CanMEDS is a physician competency framework aimed at improving patient care by enhancing physician training. Since implementation in the 1990's, CanMEDS continues to define the necessary competencies for all areas of medical practice and provides a comprehensive foundation for medical education. CanMEDS has become the most widely accepted and applied physician competency framework in the world. It reflects the work of hundreds of Royal College Fellows and volunteers and is based on empirical research, sound education principles and broad stakeholder consultation.

CanMEDS identifies and describes seven Roles that lead to optimal physician performance, care delivery and health care outcomes. These roles include: Medical Expert (central Role), Communicator, Collaborator, Leader, Health Advocate, Scholar and Professional.

New this year, the 2016 COS Annual Meeting program will highlight the CanMEDS Roles applicable to each session, allowing delegates to better understand the focus of each session and target their education to their practice needs.

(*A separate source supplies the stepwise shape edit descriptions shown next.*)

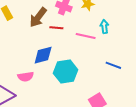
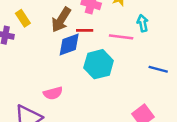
blue diamond: (43, 55) -> (69, 45), moved
cyan hexagon: (66, 72) -> (99, 64), moved

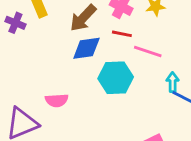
cyan arrow: (143, 23) -> (173, 82), moved
red line: (85, 30) -> (122, 34), moved

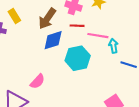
cyan arrow: (173, 82) -> (113, 46), moved
pink semicircle: (57, 100) -> (37, 81), turned -35

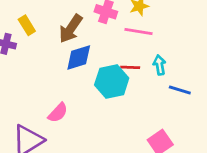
red line: (77, 26) -> (130, 67), moved
pink line: (98, 36) -> (138, 32), moved

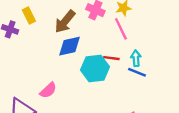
pink line: (138, 32) -> (121, 29), turned 50
blue line: (180, 90) -> (137, 72), moved

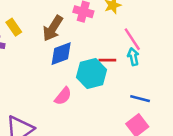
pink line: (121, 29) -> (132, 39), moved
blue line: (137, 72) -> (140, 99), moved
pink semicircle: (48, 90) -> (63, 96), moved

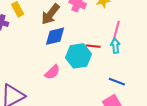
pink line: (132, 39) -> (116, 31), turned 42

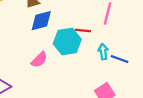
cyan arrow: (115, 46) -> (103, 52), moved
blue line: (117, 82) -> (120, 59), moved

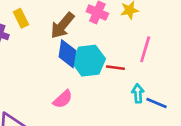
blue diamond: (41, 21) -> (67, 54), turned -70
cyan hexagon: (67, 41) -> (89, 61), moved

Look for the diagram below next to the session title. Only the abbreviation for the relevant Role(s) will be listed on the diagram.

This year at the Annual Meeting we are hosting for the first time a session entitiled, How to Maximize your CPD Credits with Dr. Craig Campbell, Director of Continuing Professional Development, Office of Specialty Education from the Royal College of Physicians and Surgeons of Canada. Don't miss out, Friday, June 17 from 1700-1745 at the Shaw Centre.